[PATCH v4 4/6] pack-objects: generate cruft packs at most one object over threshold

[Date Prev][Date Next][Thread Prev][Thread Next][Date Index][Thread Index]

 



When generating multiple cruft packs with 'git repack --max-cruft-size',
we use 'git pack-objects --cruft --max-pack-size' (with many other
elided options), filling in the '--max-pack-size' value with whatever
was provided via the '--max-cruft-size' flag.

This causes us to generate a pack that is smaller than the specified
threshold. This poses a problem since we will never be able to generate
a cruft pack that crosses the threshold. In effect, this means that we
will try and repack its contents over and over again.
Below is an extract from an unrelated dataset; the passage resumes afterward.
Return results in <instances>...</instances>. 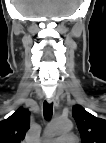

Instead, change the meaning of '--max-pack-size' in pack-objects when
combined with '--cruft'. When put together, '--max-pack-size' allows the
pack to grow larger than the specified threshold, but only by one
additional object.

This allows cruft packs to become just a little bit larger than the
threshold, allowing cruft packs to accumulate past the set threshold and
avoid being repacked in the future until a pruning GC takes place.

Noticed-by: Patrick Steinhardt <ps@xxxxxx>
Signed-off-by: Taylor Blau <me@xxxxxxxxxxxx>
---
 Documentation/config/pack.adoc      |  4 ++
 Documentation/git-pack-objects.adoc |  4 ++
 builtin/pack-objects.c              | 32 +++++++++++++-
 t/t5329-pack-objects-cruft.sh       | 67 +++++++++++++++++++++++++++++
 4 files changed, 105 insertions(+), 2 deletions(-)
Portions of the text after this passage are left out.